Stored data:
++++++
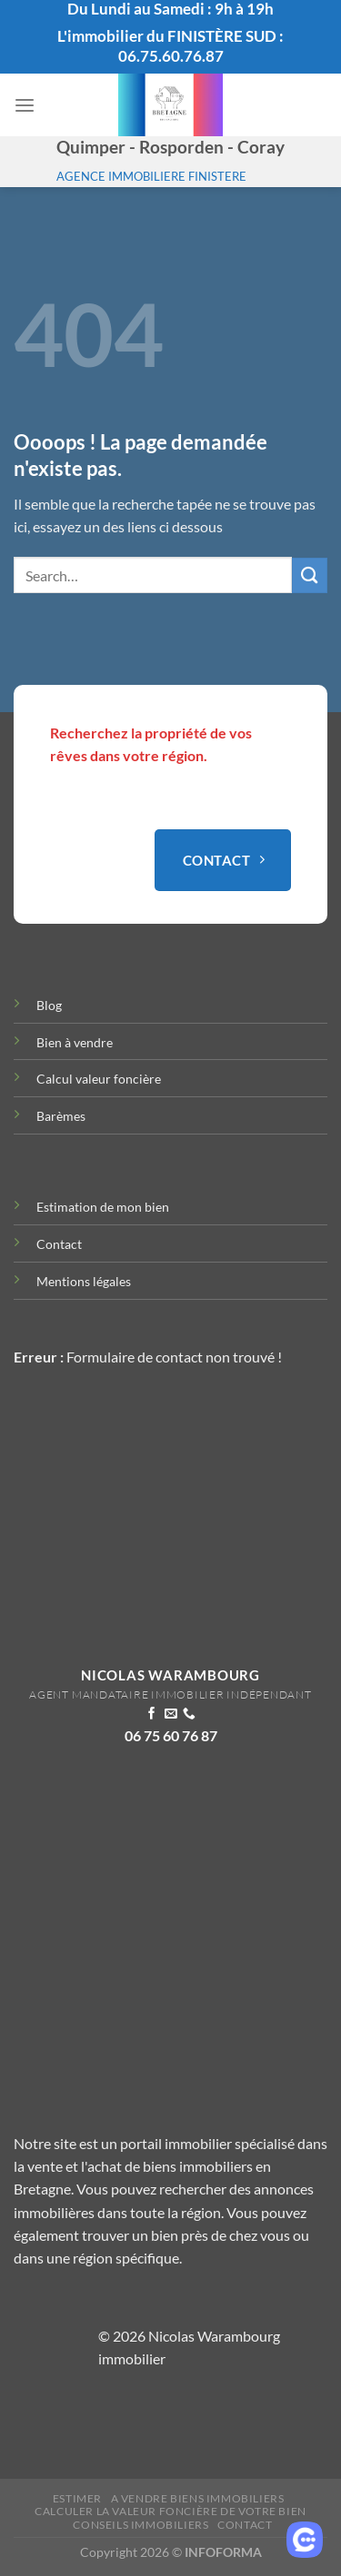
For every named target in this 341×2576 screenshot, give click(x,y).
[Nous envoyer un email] (171, 1714)
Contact (59, 1244)
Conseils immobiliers (140, 2524)
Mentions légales (83, 1281)
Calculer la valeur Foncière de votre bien (170, 2511)
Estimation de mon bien (102, 1206)
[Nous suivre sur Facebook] (151, 1714)
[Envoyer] (309, 575)
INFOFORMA (223, 2552)
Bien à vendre (74, 1042)
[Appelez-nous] (189, 1714)
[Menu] (24, 106)
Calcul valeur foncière (98, 1078)
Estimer (77, 2498)
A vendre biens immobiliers (198, 2498)
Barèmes (60, 1116)
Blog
++++++
Task statement:
Nothing but the exact lines of the data above, from the line containing "[Menu] (24, 106)" through the last, should appear in the answer.

Reply to the exercise:
[Menu] (24, 106)
Calcul valeur foncière (98, 1078)
Estimer (77, 2498)
A vendre biens immobiliers (198, 2498)
Barèmes (60, 1116)
Blog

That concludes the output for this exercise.